Introduction. Considering the global burden of atherosclerosis-related cardiovascular mortality, this study investigates the anti-atherosclerotic potential of Actein, a 9,19-cyclobutane triterpenoid isolated from Cimicifuga spp. Methods. The study employed both in vitro and in vivo experiments. In vitro, the effect of Actein on oxLDL-induced macrophage foam cells was examined. In vivo, ApoE-deficient mice were fed a high-fat diet to induce atherosclerosis and were then treated with Actein (10 mg/kg) or Atorvastatin for 8 weeks. Results. Actein significantly reduced lipid accumulation in oxLDL-induced foam cells. In the in vivo model, Actein treatment significantly lowered serum levels of total cholesterol, triglycerides, and low-density lipoprotein cholesterol, while increasing high-density lipoprotein cholesterol. Furthermore, Actein diminished the levels of inflammatory markers (IL-6, IL-1β, TNF-α, and MMP-9) and upregulated the expression of ABCG1 and LXR proteins in liver tissue. The efficacy of Actein was comparable to, and in some aspects superior to, that of Atorvastatin. Conclusion. These findings establish Actein as a promising natural compound for the treatment of atherosclerosis, warranting further investigation into its therapeutic potential.
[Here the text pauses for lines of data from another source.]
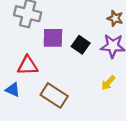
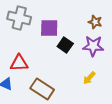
purple square: (53, 38) -> (49, 28), moved

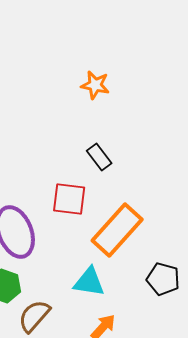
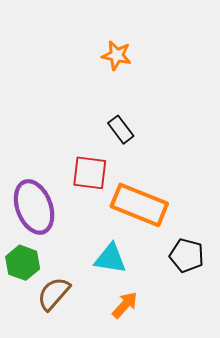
orange rectangle: (117, 230) -> (139, 205), turned 70

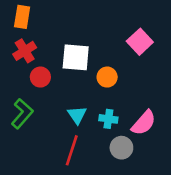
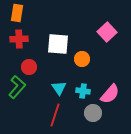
red cross: (25, 51) -> (19, 39), turned 30
red circle: (40, 77) -> (29, 67), moved

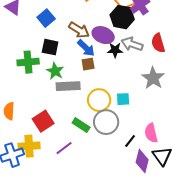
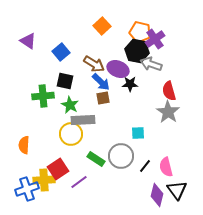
red semicircle: (158, 43) -> (169, 91), moved
gray arrow: (132, 44) -> (151, 64), moved
yellow circle: (99, 100) -> (71, 134), moved
red square: (43, 121) -> (58, 169), moved
black line: (130, 141) -> (145, 166), moved

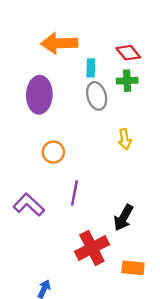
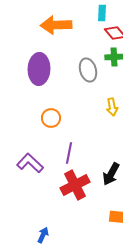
cyan rectangle: (91, 68) -> (102, 13), moved
red cross: (92, 248) -> (75, 185), moved

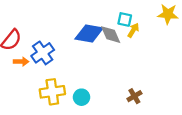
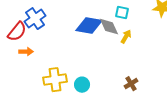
yellow arrow: (133, 30) -> (126, 37), moved
blue cross: (43, 53) -> (35, 19), moved

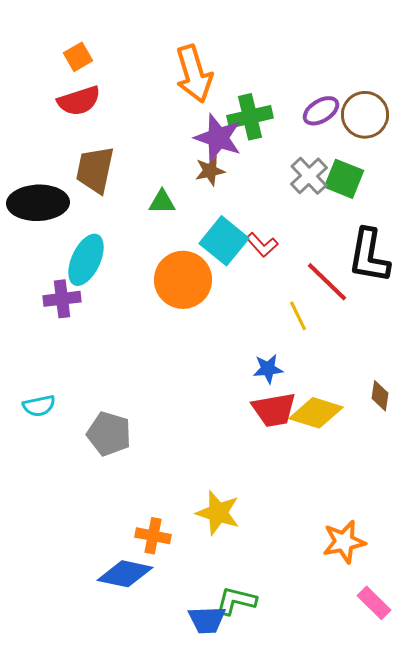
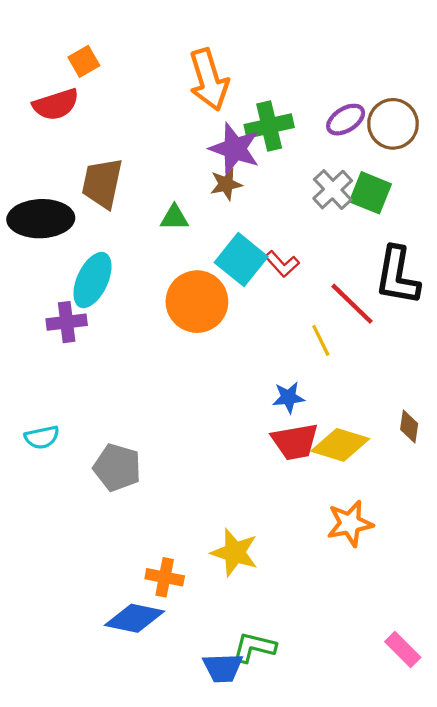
red semicircle: (79, 101) -> (56, 104), moved
orange star: (344, 542) -> (350, 523), moved

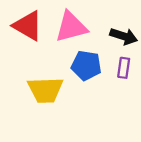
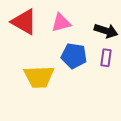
pink triangle: (71, 27) -> (61, 23), size x0.7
引言：鉴于全球范围内动脉粥样硬化相关心血管死亡的疾病负担，本研究针对从升麻属（Cimicifuga spp.）中分离得到的9,19-环丁烷三萜类化合物Actein的抗动脉粥样硬化活性展开探究。 方法：本研究采用体外与体内相结合的实验方案。体外实验中，考察了Actein对氧化低密度脂蛋白（oxLDL）诱导的巨噬源性泡沫细胞的作用。体内实验中，通过高脂饮食构建动脉粥样硬化模型的载脂蛋白E基因敲除（ApoE-deficient）小鼠，随后分别给予Actein（10 mg/kg）或阿托伐他汀（Atorvastatin）干预，持续8周。 结果：实验结果显示，Actein可显著降低oxLDL诱导的巨噬源性泡沫细胞内脂质堆积。在体内动脉粥样硬化模型中，Actein干预可显著降低小鼠血清总胆固醇、甘油三酯及低密度脂蛋白胆固醇水平，同时升高高密度脂蛋白胆固醇含量。此外，Actein可降低血清炎症标志物白细胞介素-6（IL-6）、白细胞介素-1β（IL-1β）、肿瘤坏死因子-α（TNF-α）及基质金属蛋白酶-9（MMP-9）的水平，并上调肝脏组织中ABCG1与LXR蛋白的表达。Actein的干预效果与阿托伐他汀相当，且在部分维度上更具优势。 结论：上述研究结果证实，Actein是一种极具开发潜力的抗动脉粥样硬化天然化合物，其临床治疗价值有待进一步深入探究。